When it comes to dynamic content for Visual Composer, that's something we use a lot because we create custom post types for our clients. Right now we're still using the old way where we’ll go into the functions using? PHP, and create a custom post type, but then with the dynamic content in Visual Composer - when we've created, for example, a custom post type to spotlight their members – we're able to grab the content dynamically from these. Which I find amazing because it's not just the built-in stuff that comes with WordPress.
When we create different post types manually Visual Composers can detect that and pull the content in dynamically. So that way, if we just want the highlighted posts that we've assigned, for example, the category of 'featured,' Visual Composer can grab that even from a non-native custom post type, which I find amazing and works well.
...because then again we can create the post type and Visual Composer can handle all the heavy lifting of displaying it.
Apart from running the agency you also teach marketing courses and do public speaking. Tell us more about that.
We teach non-profit marketing courses here locally. And additionally, we've been brought out to different cities to teach marketing classes and also help to put on a marketing conference every year.
When is the next conference and is it maybe niche for the cause marketing?
Yeah. Well, it's social media focused and the conference is called Social Fresh. It should be next year in June. That one has some cause-based content in it, but a lot of it is big brand social media.

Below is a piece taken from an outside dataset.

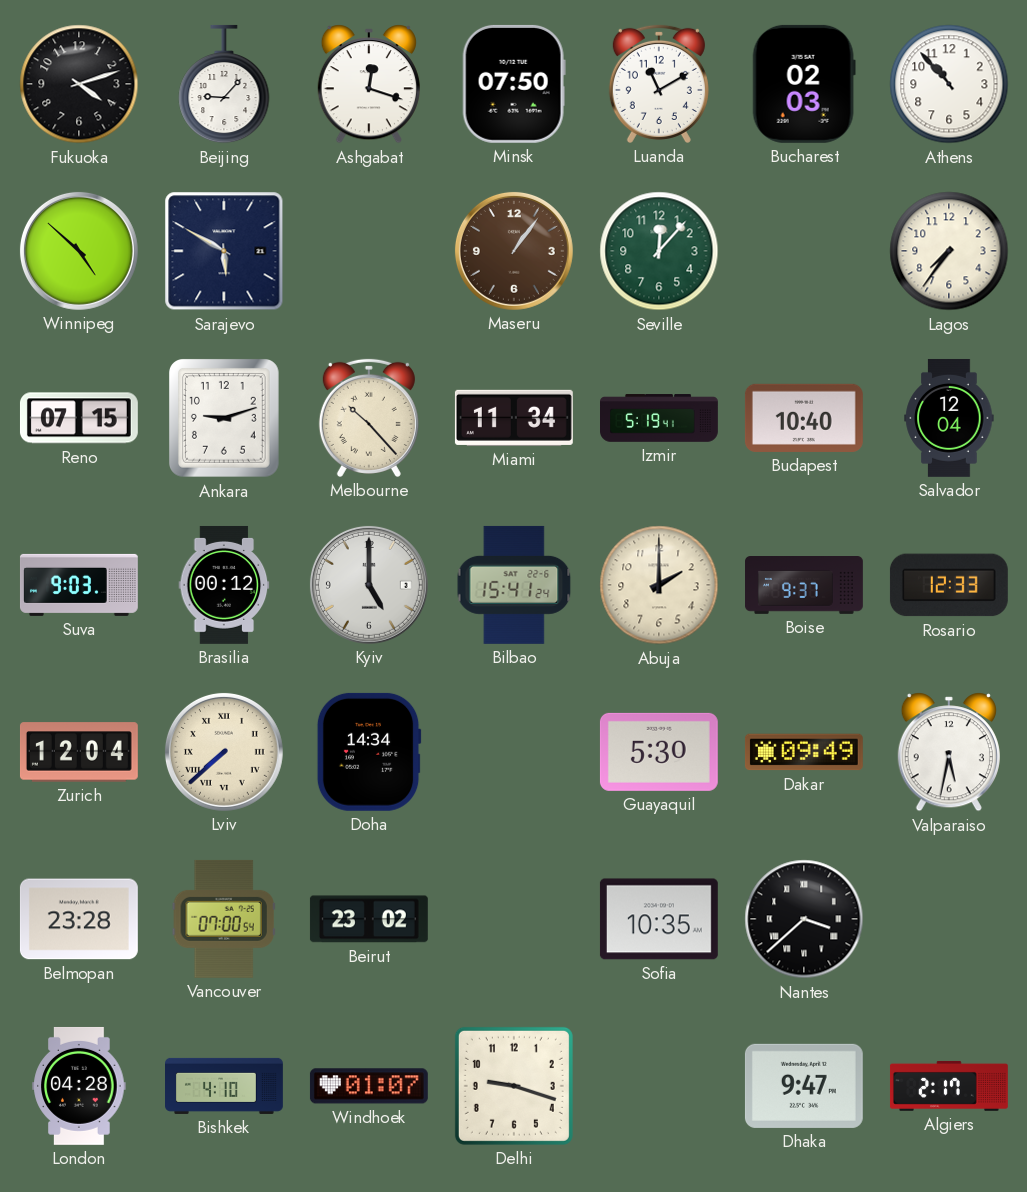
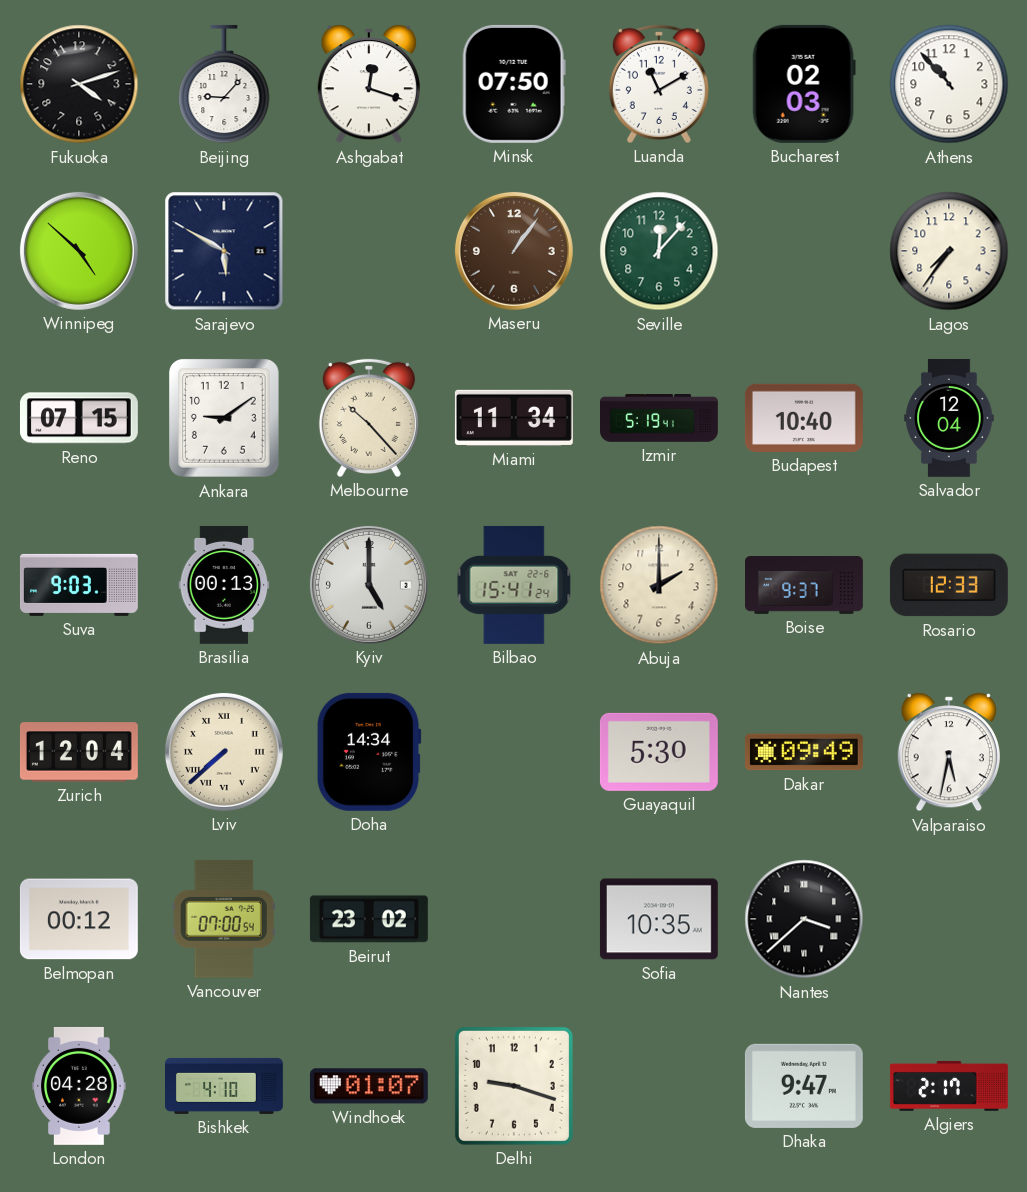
Ankara: 9:12 -> 9:09
Brasilia: 00:12 -> 00:13
Belmopan: 23:28 -> 00:12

If you were starting today in building CTS, what advice would you give yourself?
Especially when it comes to web development, understanding enough about CSS and HTML will help build about 80% of websites that clients will ever ask for.
If I were starting my company today instead of ten years ago, I would tell myself that while it's nice to know how to build things from scratch, it's not necessary, especially with tools like Visual Composer.
It's when clients are looking for those really custom features that just don't exist anywhere else that you might need to lean on somebody with more development knowledge. But when it comes down to the ease of being able to template and design with Visual Composer, you can create custom solutions for clients without having to have extensive web development knowledge.
That means a lot coming from an experienced web agency owner and expert developer like yourself. Thanks a lot and we'll keep in touch.